Adela was sewing together some chintzes. She kept her eyes closely on the work.
‘Yes, I think so.’
‘Now the first thing I shall get done,’ her husband pursued, a little disappointed that she gave no warmer assent, ‘is that book, “My Work at New Wanley.” The Union ‘ll publish it. It ought to have a good sale in Belwick and round about there. You see I must get my name well known; that’s everything. When I’ve got that off hand, then I shall begin on the East End. I mean to make the East End my own ground. I’ll see if something can’t be done to stir ‘em up. I haven’t quite thought it out yet. There must be some way of getting them to take an interest in Socialism. Now we’ll see what can be done in twelve months. What’ll you bet me that I don’t add a thousand members to the Union in this next year?’
‘I dare say you can.’
‘There’s no “dare say” about it. I mean to! I begin to think I’ve special good luck; things always turn out right in the end. When I lost my work because I was a Socialist, then came Wanley. Now I’ve lost Wanley, and here comes five hundred a year for ten years! I wonder who that poor fellow may be? I suppose he’ll die soon, and then no doubt we shall hear his name. I only wish there were a few more like him.’
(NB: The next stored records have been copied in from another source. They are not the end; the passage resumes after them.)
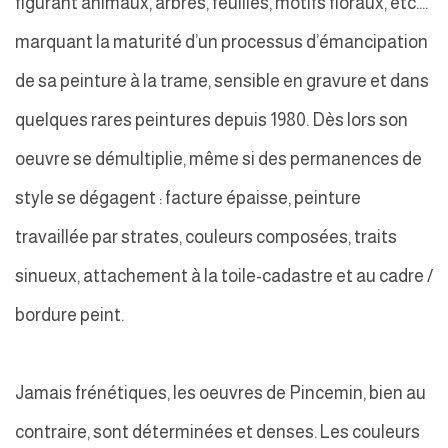
figurant animaux, arbres, feuilles, motifs floraux, etc.…
marquant la maturité d’un processus d’émancipation
de sa peinture à la trame, sensible en gravure et dans
quelques rares peintures depuis 1980. Dès lors son
oeuvre se démultiplie, même si des permanences de
style se dégagent : facture épaisse, peinture
travaillée par strates, couleurs composées, traits
sinueux, attachement à la toile-cadastre et au cadre /
bordure peint.
Jamais frénétiques, les oeuvres de Pincemin, bien au
contraire, sont déterminées et denses. Les couleurs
‘The East End!’ he resumed presently. ‘That’s my ground. I’ll make the East End know me as well as they know any man in England. What we want is personal influence. It’s no use asking them to get excited about a movement; they must have a man. Just the same in bourgeois politics. It isn’t Liberalism they care for; it’s Gladstone. Wait and see!’
He talked for three hours, at times as if he were already on the platform before a crowd of East Enders who were shouting, ‘Mutimer for ever!’ Adela fell into physical weariness; at length she with difficulty kept her eyes open. His language was a mere buzzing in her ears; her thoughts were far away.
‘My Work at New Wanley’ was written and published; Keene had the glory of revising the manuscript. It made a pamphlet of thirty-two pages, and was in reality an autobiography. It presented the ideal working man; the author stood as a type for ever of the noble possibilities inherent in his class. Written of course in the first person, it contained passages of monumental self-satisfaction. Adela, too, was mentioned; to her horror she found a glowing description of the work she had done among the women and children. After reading that page she threw the pamphlet aside and hid her face in her hands. She longed for the earth to cover her.
But the publication had no sale worth speaking of. A hundred copies were got rid of at the Socialist centres, and a couple of hundred more when the price was reduced from twopence to a penny. This would not satisfy Mutimer. He took the remaining three hundred off the hands of the Union and sowed them broadcast over the East End, where already he was actively at work. Then he had a thousand more struck off, and at every meeting which he held gave away numerous copies. Keene wrote to suggest that in a new edition there should be a woodcut portrait of the author on the front. Mutimer was delighted with the idea, and at once had it carried out.
Through this winter and the spring that followed he worked hard. It had become a necessity of his existence to hear his name on the lips of men, to be perpetually in evidence. Adela saw that day by day his personal vanity grew more absorbing. When he returned from a meeting he would occupy her for hours with a recitation of the speeches he had made, with a minute account of what others had said of him. He succeeded in forming a new branch of the Union in Clerkenwell, and by contributing half the rent obtained a room for meetings. In this branch he was King Mutimer.